Dans la même conférence, le président du Pur avait même déclaré que les évènements meurtriers de Tamba (impliquant la caravane du Pur) relevaient d’un empressement et d’une impréparation du parti qui était encore ‘‘dans la nuit quand elle enveloppe tout’’, alors qu’il se croyait en plein ‘‘jour quand il éclaire’’, avait-il regretté dans un langage ésotérique empruntant des versets au Coran pour justifier son propos.

Le Pur a, en effet, été impliqué dans une bagarre mortelle survenue le 11 février 2019, lors de la campagne électorale à Tambacounda où la catastrophe a été évitée de justesse. Le cortège d’Issa Sall a été pris en embuscade par les populations à Kothiary, après que sa sécurité a été impliquée dans un affrontement fatal à un partisan de la mouvance présidentielle.

Mais les divergences entre le président Serigne Moustapha Sy et le ci-devant coordonnateur Cheikh Issa Sall datent bien avant le scrutin, pourtant. Alors que le parti avait réussi à passer l’épreuve des parrainages, dans le sillage de bons résultats aux Législatives de 2017, des doutes planent sur l’investiture du professeur qui se fera finalement le 8 décembre 2018.  Mais ce congrès, prévu une semaine plus tôt, le samedi 1er décembre, a été reporté justement, car des sms circulaient sur les téléphones portables des militants et autres disciples informant du report de la manifestation sans aucune raison apparente.

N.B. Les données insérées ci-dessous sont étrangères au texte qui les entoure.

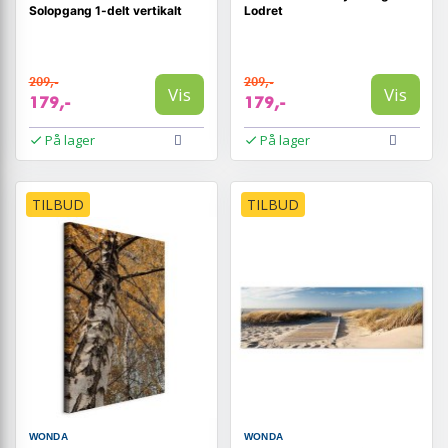
Solopgang 1-delt vertikalt
Lodret
209,-
209,-
Vis
Vis
179,-
179,-
På lager
På lager
TILBUD
TILBUD
WONDA
WONDA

‘’EnQuête’’, qui en a parlé dans sa livraison du même jour (voir l’article ‘‘Le Pur en eaux troubles’’) avait alors recueilli le témoignage anonyme de proches du guide moral des Moustarchidines qui avançaient ouvertement leurs réticences à voir le Pr. Sall investi. Les dénégations tombent pourtant. ‘‘Issa Sall est le candidat du Pur. Il a été choisi légitimement par le Bureau politique et validé par le président Serigne Moustapha Sy’’, précisera le responsable adjoint chargé des élections, M. Djité, mettant fin à l’incident souterrain.

Un mois auparavant, l’invitation ambigüe de Serigne Moustapha Sy à son frère Serigne Habib d’être son directeur de campagne à la Présidentielle du 24 février 2019, lors du Gamou au Champ de courses, avait déjà soulevé toutes les interrogations.

Issa résiste

Quoi qu’il en soit, les décisions issues du congrès de samedi après-midi ne semblent guère décourager le principal intéressé. El Hadj Issa Sall rejette les nominations et réaffirme son appartenance à l’opposition. ‘‘Je suis dans l’opposition et mes ambitions restent intactes’’. Il a également rappelé les principes fondamentaux du parti. ‘‘Au moment où je vous parle, je suis le secrétaire général national du Pur. Le Pur est un parti politique, pas un mouvement religieux. Ce qu’ils ont fait n’engage qu’eux. Ça n’engage pas le Pur’’, a-t-il répliqué, après le réaménagement opéré.

Dans le sillage d’une interview faite avec le quotidien ‘‘Le Témoin’’ où il expliquait la quintessence démocratique, et non religieuse, du Pur, le professeur a déploré que la réunion d’avant-hier ait eu des allures d’un grand rassemblement religieux. Que le congrès soit tenu au siège du ‘’dahira’’ et non au Grand Théâtre ou à la maison du parti est, selon lui, la preuve que c’est une affaire religieuse qui n’intéresse pas le parti. 

 ‘‘Le Pur, ce n’est pas un groupe de personnes. C’est des centaines de milliers de militants à travers le monde. Si vous choisissez une centaine de personnes et vous les enfermez dans une salle, je n’ai rien à faire avec ça’’, lance-t-il.